Item 5. Interest in Securities of the Issuer
Item 5(a) of the original Schedule 13D is hereby amended by replacing the second and third paragraphs with the following:
The shares of Common Stock beneficially owned by AF IV Energy AIV B1, L.P. and AF IV (U), L.P., including the shares issuable upon exercise of the Warrants, represent approximately 20.2% and 8.3% of the shares of Common Stock outstanding, respectively. None of the shares of Common Stock beneficially owned by any other Purchaser represent 5.0% or more of shares of Common Stock outstanding. Each of the Reporting Persons, as a result of the relationships described in Item 2, may be deemed to directly or indirectly beneficially own the shares of Common Stock issuable upon exercise of the Warrants reported on the cover pages to this Schedule 13D for such Reporting Person.
See also items 11 and 13 of the cover pages to, and Item 2 of, this Schedule 13D for the aggregate number of shares of Common Stock and percentage of Common Stock beneficially owned by each of the Reporting Persons, that include 2,251,364 shares of Common Stock issuable upon exercise of the Warrants. The ownership percentages reported in this Schedule 13D are based on an aggregate of 17,245,636 shares of Common Stock outstanding as of January 13, 2017 as reported in the Merger Agreement (as defined below).

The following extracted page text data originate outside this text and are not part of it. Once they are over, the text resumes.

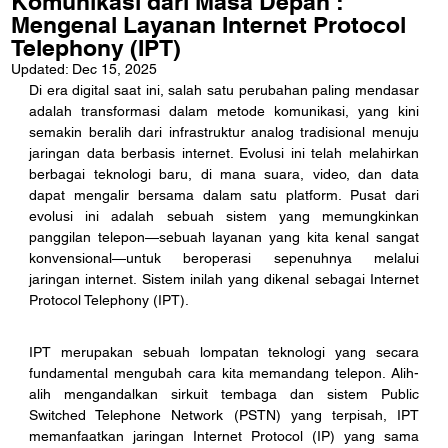
Komunikasi dari Masa Depan :
Mengenal Layanan Internet Protocol
Telephony (IPT)
Updated:
Dec 15, 2025
Di era digital saat ini, salah satu perubahan paling mendasar 
adalah transformasi dalam metode komunikasi, yang kini 
semakin beralih dari infrastruktur analog tradisional menuju 
jaringan data berbasis internet. Evolusi ini telah melahirkan 
berbagai teknologi baru, di mana suara, video, dan data 
dapat mengalir bersama dalam satu platform. Pusat dari 
evolusi ini adalah sebuah sistem yang memungkinkan 
panggilan telepon—sebuah layanan yang kita kenal sangat 
konvensional—untuk beroperasi sepenuhnya melalui 
jaringan internet. Sistem inilah yang dikenal sebagai Internet 
Protocol Telephony (IPT).
IPT merupakan sebuah lompatan teknologi yang secara 
fundamental mengubah cara kita memandang telepon. Alih-
alih mengandalkan sirkuit tembaga dan sistem Public 
Switched Telephone Network (PSTN) yang terpisah, IPT 
memanfaatkan jaringan Internet Protocol (IP) yang sama 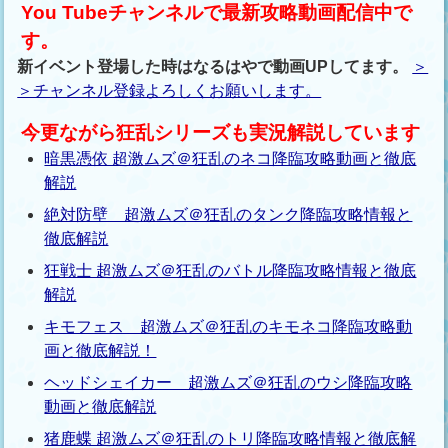
You Tubeチャンネルで最新攻略動画配信中で
す。
新イベント登場した時はなるはやで動画UPしてます。
＞
＞チャンネル登録よろしくお願いします。
今更ながら狂乱シリーズも実況解説しています
暗黒憑依 超激ムズ＠狂乱のネコ降臨攻略動画と徹底
解説
絶対防壁 超激ムズ＠狂乱のタンク降臨攻略情報と
徹底解説
狂戦士 超激ムズ＠狂乱のバトル降臨攻略情報と徹底
解説
キモフェス 超激ムズ＠狂乱のキモネコ降臨攻略動
画と徹底解説！
ヘッドシェイカー 超激ムズ＠狂乱のウシ降臨攻略
動画と徹底解説
猪鹿蝶 超激ムズ＠狂乱のトリ降臨攻略情報と徹底解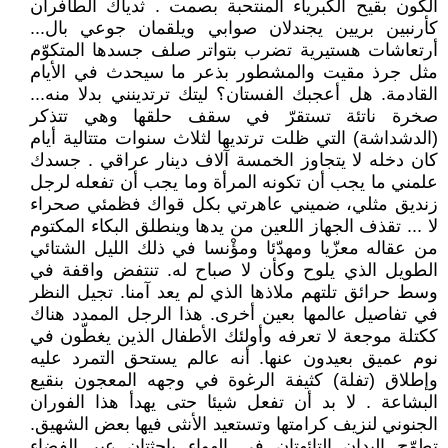
الكون بقيح الكبرياء المنتحبة بصمت . ثدياك الطافران
كأرنبين بريين يجندلان صوابي ويلقمان جوعي بال...
أرتعاشات هستيرية تضرب بتواتر صلف جسدها المتكوّم
مثل جرذ مقيت والمشطور بذعر ما سيحدث في الأيام
القادمة. هل أعجبك الفستان؟ ليتك ترتدينني بدلا منه...
صخرة ناتئة تستقرّ في سقف حلقها وهي تتذكر
(الدشداشة) التي ظلت ترتديها لثلاث سنوات متتالية أيام
كان دخله لا يتجاوز الخمسة آلاف دينار عراقي . جسدك
علمني ما يجب أن تكونه المرأة وما يجب أن تفعله لرجل
زنديق مثلي، ضميني عاهرتي بكل قواك فظمئي صحراء
لا ... تقذف الجهاز اللعين من يدها وينطلق البكاء المكتوم
من عقاله معزّيا ومهدّئا ومؤْنسا في ذلك الليل الشتائي
الطويل الذي يلوح وكأن لا صباح له. تنتفض واقفة في
وسط حرائق تلتهم ملاذها الذي لم يعد آمنا. تجيل النظر
في تفاصيل عالمها بعين أخرى. هذا الرجل الممدد هناك
ككتلة موجعة لا تعرفه وأولئك الأطفال الذين يغطّون في
نوم عميق بعيدون عنها. أنه عالم يستحق التمرد عليه
وإطلاق (تفلة) كثيفة الرغوة في وجهه المعجون بنقيع
البشاعة . لا بد أن تفعل شيئا حتى يهدأ هذا الفوران
الجنوني لنزيف كرامتها وتستعيد الأنثى فيها بعض الشهيق.
تطوّح اليدان التائهتان في الهواء باحثتان عبر الفضاء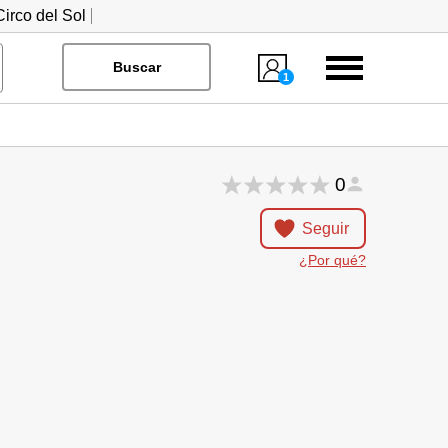
irco del Sol
Menú
Buscar
1
0
Seguir
¿Por qué?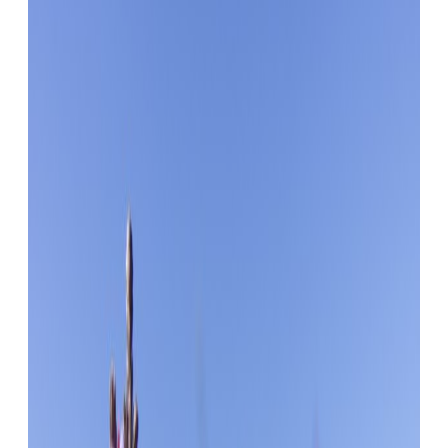
Om oss
English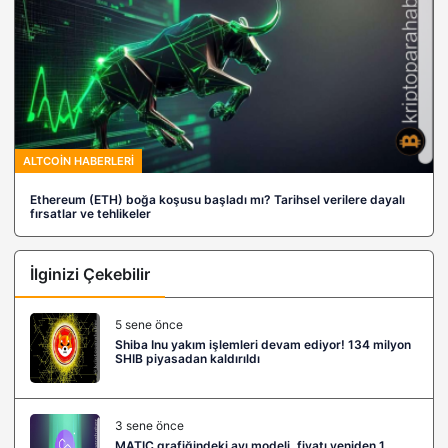
ALTCOIN HABERLERI
Ethereum (ETH) boğa koşusu başladı mı? Tarihsel verilere dayalı
fırsatlar ve tehlikeler
İlginizi Çekebilir
5 sene önce
Shiba Inu yakım işlemleri devam ediyor! 134 milyon
SHIB piyasadan kaldırıldı
3 sene önce
MATIC grafiğindeki ayı modeli, fiyatı yeniden 1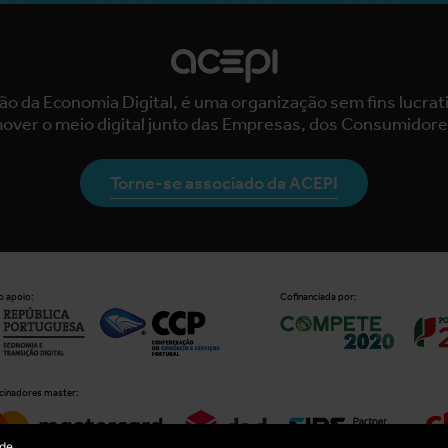
ão da Economia Digital, é uma organização sem fins lucra
over o meio digital junto das Empresas, dos Consumidore
Torne-se associado da ACEPI
 apoio:
Cofinanciada por:
cinadores master:
 de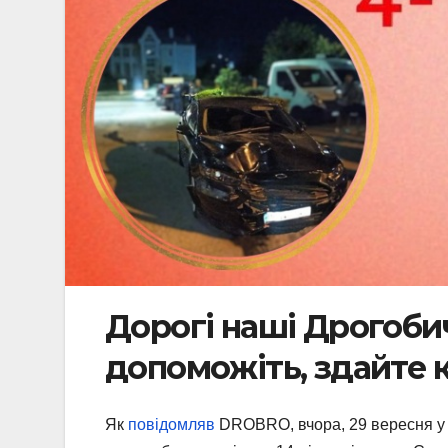
Дорогі наші Дрогобич
допоможіть, здайте к
Як
повідомляв
DROBRO, вчора, 29 вересня у 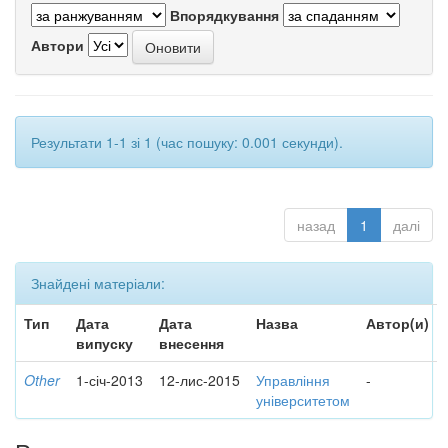
Впорядкування
Автори
Результати 1-1 зі 1 (час пошуку: 0.001 секунди).
назад
1
далі
Знайдені матеріали:
Тип
Дата
Дата
Назва
Автор(и)
випуску
внесення
Other
1-січ-2013
12-лис-2015
Управління
-
університетом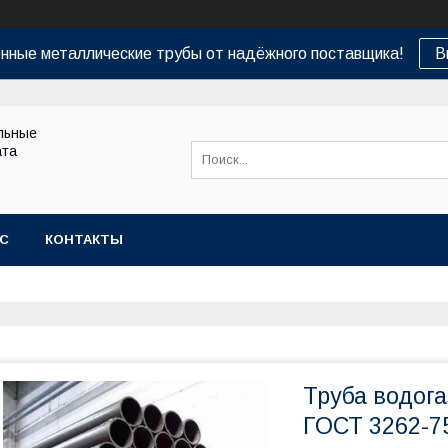
нные металлические трубы от надёжного поставщика!
В
льные
ата
АС
КОНТАКТЫ
Труба водог
ГОСТ 3262-7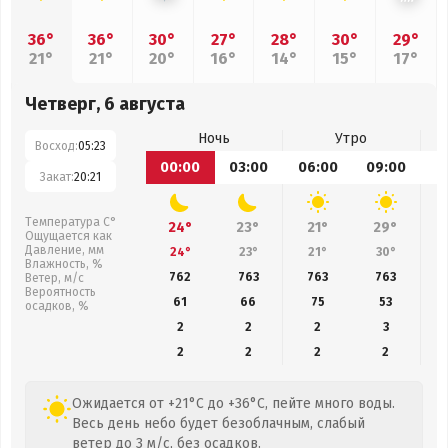
36°
36°
30°
27°
28°
30°
29°
21°
21°
20°
16°
14°
15°
17°
Четверг, 6 августа
Ночь
Утро
Восход:
05:23
00:00
03:00
06:00
09:00
1
Закат:
20:21
Температура С°
24°
23°
21°
29°
Ощущается как
Давление, мм
24°
23°
21°
30°
Влажность, %
762
763
763
763
Ветер, м/с
Вероятность
61
66
75
53
осадков, %
2
2
2
3
2
2
2
2
Ожидается от +21°C до +36°C, пейте много воды.
Весь день небо будет безоблачным, слабый
ветер до 3 м/с, без осадков.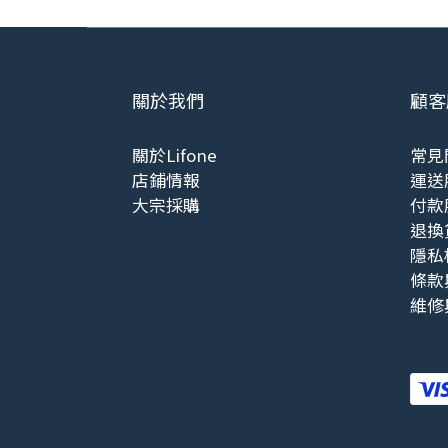
關於我們
顧客
關於Lifone
常見
店鋪情報
運送
大宗採購
付款
退換
隱私
條款
維修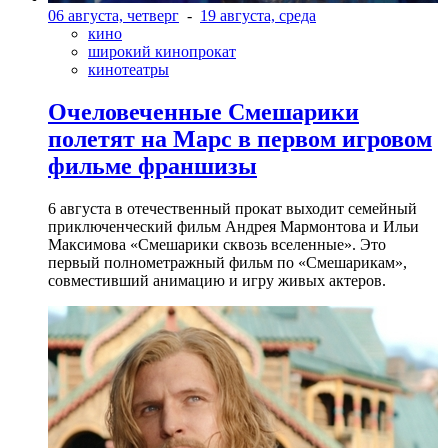
06 августа, четверг
-
19 августа, среда
кино
широкий кинопрокат
кинотеатры
Очеловеченные Смешарики
полетят на Марс в первом игровом
фильме франшизы
6 августа в отечественный прокат выходит семейный
приключенческий фильм Андрея Мармонтова и Ильи
Максимова «Смешарики сквозь вселенные». Это
первый полнометражный фильм по «Смешарикам»,
совместивший анимацию и игру живых актеров.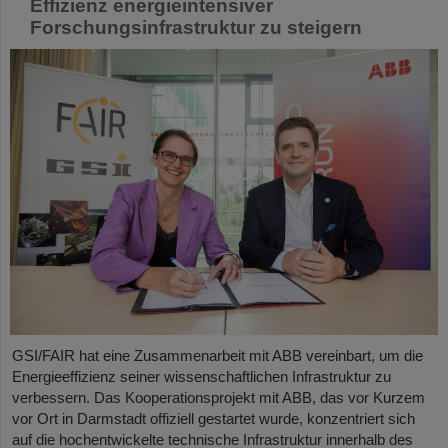
Effizienz energieintensiver
Forschungsinfrastruktur zu steigern
GSI/FAIR hat eine Zusammenarbeit mit ABB vereinbart, um die
Energieeffizienz seiner wissenschaftlichen Infrastruktur zu
verbessern. Das Kooperationsprojekt mit ABB, das vor Kurzem
vor Ort in Darmstadt offiziell gestartet wurde, konzentriert sich
auf die hochentwickelte technische Infrastruktur innerhalb des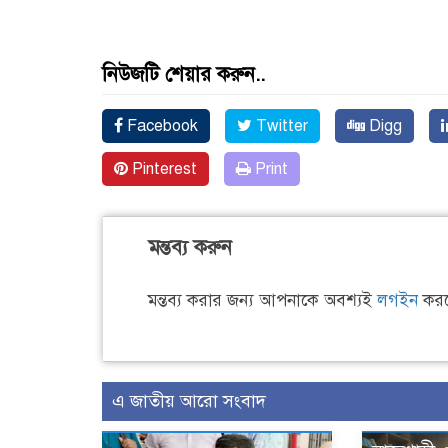
নিউজটি শেয়ার করুন..
Facebook
Twitter
Digg
Pinterest
Print
মন্তব্য করুন
মন্তব্য করার জন্য আপনাকে অবশ্যই
লগইন
করত
এ জাতীয় আরো সংবাদ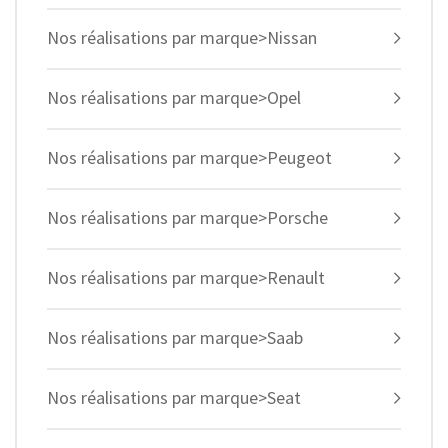
Nos réalisations par marque>Nissan
Nos réalisations par marque>Opel
Nos réalisations par marque>Peugeot
Nos réalisations par marque>Porsche
Nos réalisations par marque>Renault
Nos réalisations par marque>Saab
Nos réalisations par marque>Seat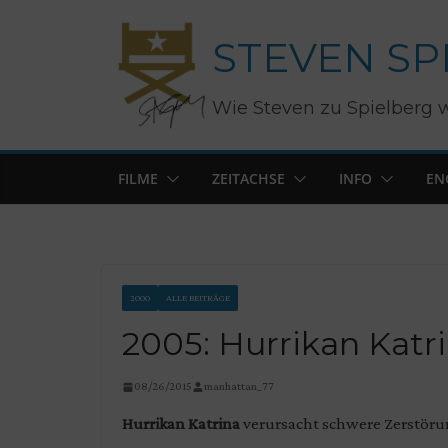
Zum
STEVEN SP
Inhalt
springen
Wie Steven zu Spielberg 
FILME
ZEITACHSE
INFO
EN
2000
ALLE BEITRÄGE
2005: Hurrikan Katr
08/26/2015
manhattan_77
Hurrikan Katrina
verursacht schwere Zerstöru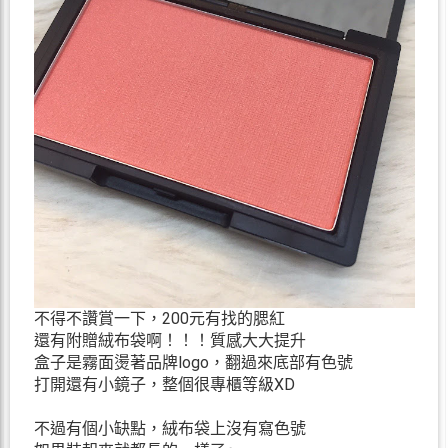
不得不讚賞一下，200元有找的腮紅
還有附贈絨布袋啊！！！質感大大提升
盒子是霧面燙著品牌logo，翻過來底部有色號
打開還有小鏡子，整個很專櫃等級XD
不過有個小缺點，絨布袋上沒有寫色號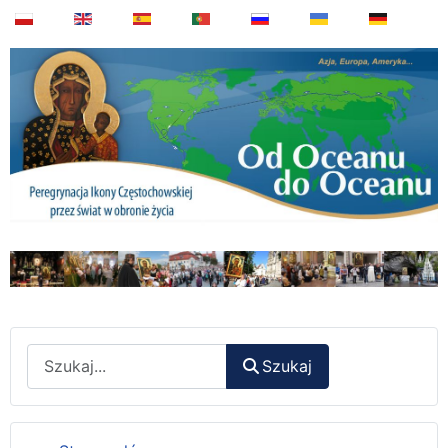
Wyszukaj
Szukaj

Item 6. Contracts, Arrangements, Understandings or Relationships with Respect to Securities of the Issuer
Item 6 of the Original Schedule 13D is hereby amended to add the following:
Support Agreement
On January 13, 2017, Noble Energy, Inc. (Noble Energy), Wild West Merger Sub, Inc., a Delaware corporation and indirect wholly owned subsidiary of Noble Energy (Merger Sub), NBL Permian LLC, a Delaware limited liability company and indirect wholly owned subsidiary of Noble Energy (Merger Sub II), and the Issuer, entered into an Agreement and Plan of Merger (the Merger Agreement) pursuant to which Noble Energy will acquire the Issuer in exchange for a combination of shares of common stock, par value $0.01 per share, of Noble Energy and cash. Upon the terms and subject to the conditions of the Merger Agreement, (i) Merger Sub will merge with and into the Issuer (the Merger), with the Issuer continuing as the surviving corporation in the Merger and an indirect wholly owned subsidiary of Noble Energy, and (ii) thereafter, the Issuer will merge with and into Merger Sub II, with Merger Sub II continuing as the surviving company and an indirect wholly owned subsidiary of Noble Energy.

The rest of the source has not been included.